§ Exercise directions:
Go through the data and tally the lines that include "MPRV". The reply is that number alone.

Collected data entries:
-- Opening Marker --

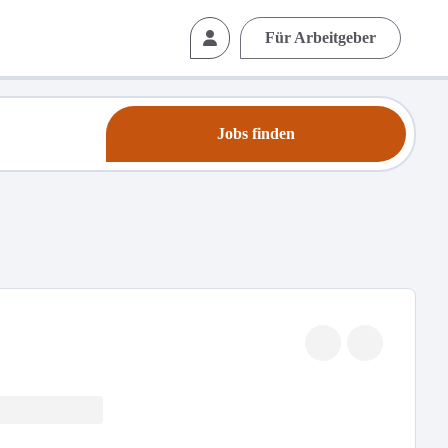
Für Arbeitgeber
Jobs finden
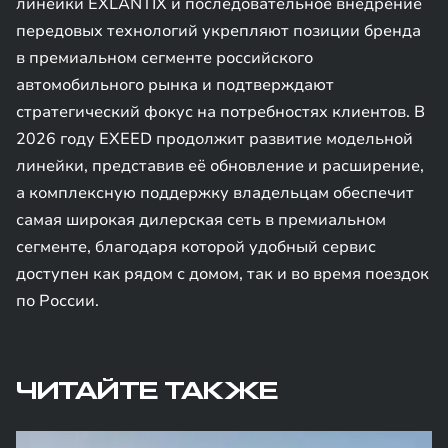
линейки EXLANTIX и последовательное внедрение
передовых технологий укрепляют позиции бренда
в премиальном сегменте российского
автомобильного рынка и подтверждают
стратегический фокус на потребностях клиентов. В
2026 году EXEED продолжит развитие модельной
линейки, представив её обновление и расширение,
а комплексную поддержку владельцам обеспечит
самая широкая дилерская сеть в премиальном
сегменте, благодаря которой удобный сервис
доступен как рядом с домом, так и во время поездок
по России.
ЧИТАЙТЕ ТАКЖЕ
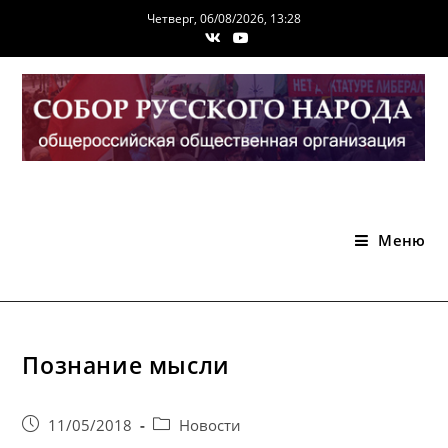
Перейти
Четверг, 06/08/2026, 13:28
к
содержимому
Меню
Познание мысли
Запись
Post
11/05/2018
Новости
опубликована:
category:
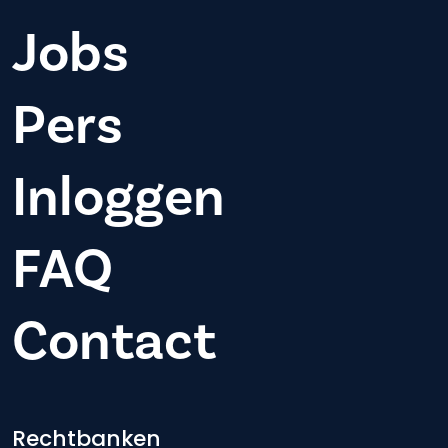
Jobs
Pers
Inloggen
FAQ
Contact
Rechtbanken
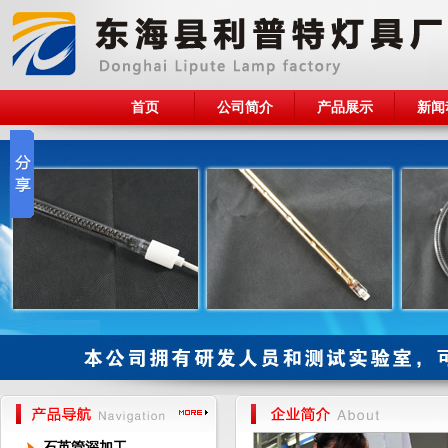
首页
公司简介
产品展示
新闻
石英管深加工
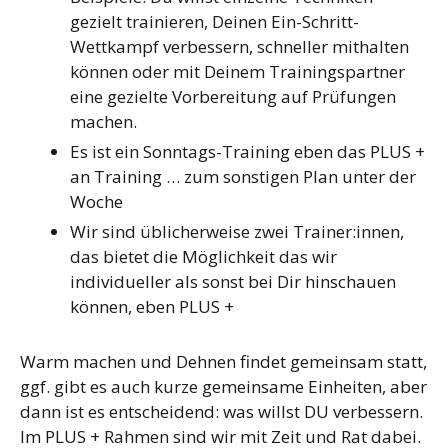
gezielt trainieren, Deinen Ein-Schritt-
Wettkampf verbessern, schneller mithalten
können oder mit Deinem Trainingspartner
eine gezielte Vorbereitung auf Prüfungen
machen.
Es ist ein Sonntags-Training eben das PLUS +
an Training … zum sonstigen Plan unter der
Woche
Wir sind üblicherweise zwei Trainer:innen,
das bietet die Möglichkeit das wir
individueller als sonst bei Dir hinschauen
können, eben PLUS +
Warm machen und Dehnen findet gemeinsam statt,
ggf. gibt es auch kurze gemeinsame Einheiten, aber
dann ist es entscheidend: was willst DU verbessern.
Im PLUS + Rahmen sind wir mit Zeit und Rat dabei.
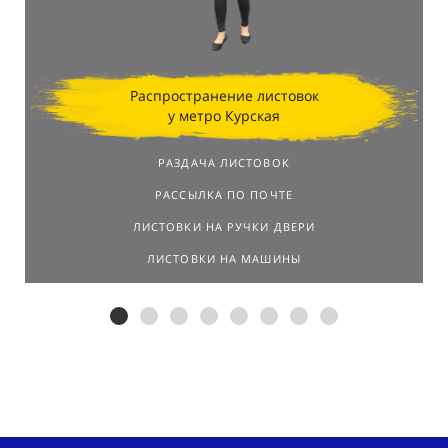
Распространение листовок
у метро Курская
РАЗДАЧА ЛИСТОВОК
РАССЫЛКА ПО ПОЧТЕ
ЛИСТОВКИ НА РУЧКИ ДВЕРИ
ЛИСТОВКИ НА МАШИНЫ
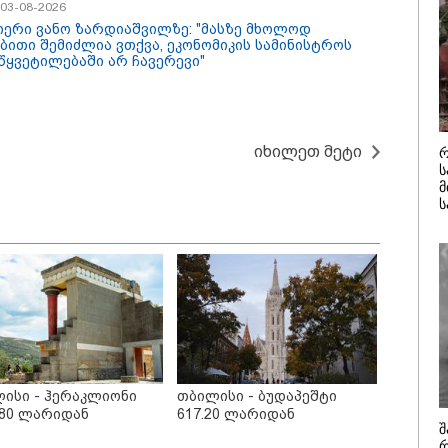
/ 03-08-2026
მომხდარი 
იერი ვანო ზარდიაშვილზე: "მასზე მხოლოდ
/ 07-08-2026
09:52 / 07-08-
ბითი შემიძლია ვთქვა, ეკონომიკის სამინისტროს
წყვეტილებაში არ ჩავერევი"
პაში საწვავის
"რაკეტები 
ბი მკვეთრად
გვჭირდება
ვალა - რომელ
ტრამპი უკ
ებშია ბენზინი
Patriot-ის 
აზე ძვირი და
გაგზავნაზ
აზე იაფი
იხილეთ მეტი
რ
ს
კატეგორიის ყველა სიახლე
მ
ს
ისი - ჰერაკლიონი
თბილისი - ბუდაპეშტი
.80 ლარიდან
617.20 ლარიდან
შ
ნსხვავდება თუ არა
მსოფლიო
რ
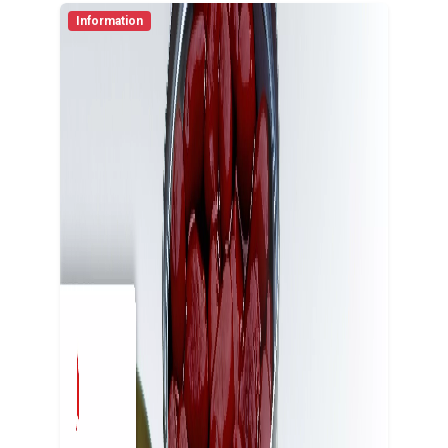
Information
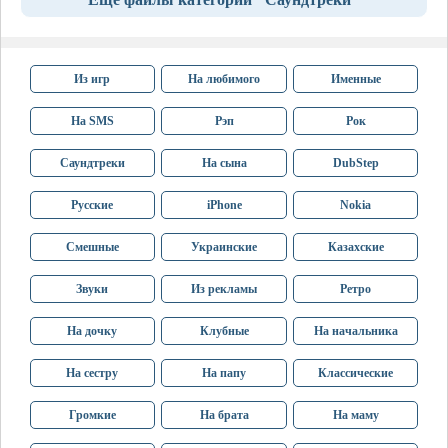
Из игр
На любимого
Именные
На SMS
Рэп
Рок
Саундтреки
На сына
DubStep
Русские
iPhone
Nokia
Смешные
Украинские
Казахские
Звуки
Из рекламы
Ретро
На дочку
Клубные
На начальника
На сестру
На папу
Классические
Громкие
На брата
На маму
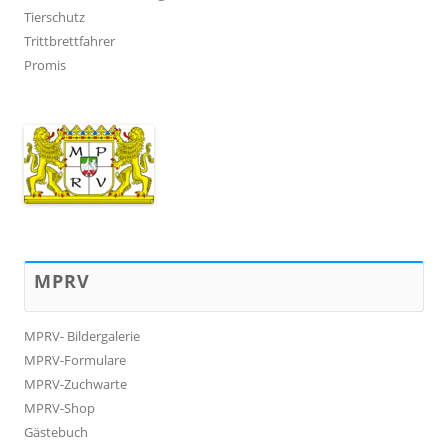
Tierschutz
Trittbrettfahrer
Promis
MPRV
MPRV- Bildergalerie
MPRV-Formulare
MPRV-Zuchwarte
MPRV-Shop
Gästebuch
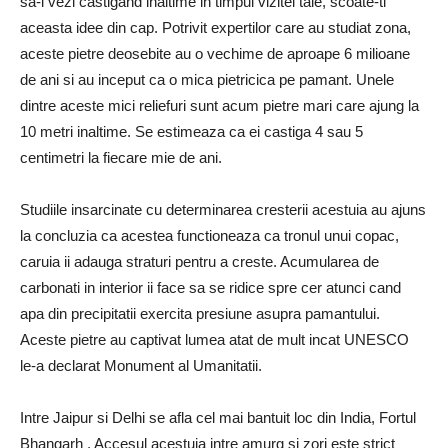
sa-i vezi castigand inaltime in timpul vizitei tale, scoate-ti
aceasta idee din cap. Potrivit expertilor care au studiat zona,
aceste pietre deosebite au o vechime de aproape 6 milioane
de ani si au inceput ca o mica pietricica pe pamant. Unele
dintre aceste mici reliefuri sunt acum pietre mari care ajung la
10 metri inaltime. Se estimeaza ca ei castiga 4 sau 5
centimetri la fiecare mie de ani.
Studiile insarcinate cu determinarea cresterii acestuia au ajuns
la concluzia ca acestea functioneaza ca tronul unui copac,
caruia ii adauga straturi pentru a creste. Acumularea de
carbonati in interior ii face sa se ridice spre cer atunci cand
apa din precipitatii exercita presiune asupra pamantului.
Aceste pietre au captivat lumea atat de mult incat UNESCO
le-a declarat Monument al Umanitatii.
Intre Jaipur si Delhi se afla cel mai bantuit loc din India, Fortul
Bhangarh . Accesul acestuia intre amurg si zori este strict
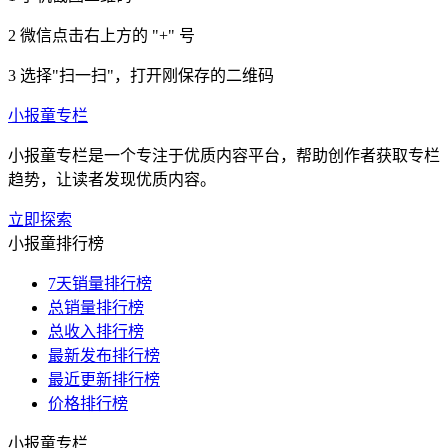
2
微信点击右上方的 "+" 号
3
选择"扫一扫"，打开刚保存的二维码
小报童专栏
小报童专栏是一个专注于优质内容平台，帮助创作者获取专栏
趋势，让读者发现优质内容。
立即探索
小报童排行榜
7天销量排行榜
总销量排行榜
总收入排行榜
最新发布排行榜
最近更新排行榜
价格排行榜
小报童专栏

-- Closing Marker --

§ Exercise answer:
5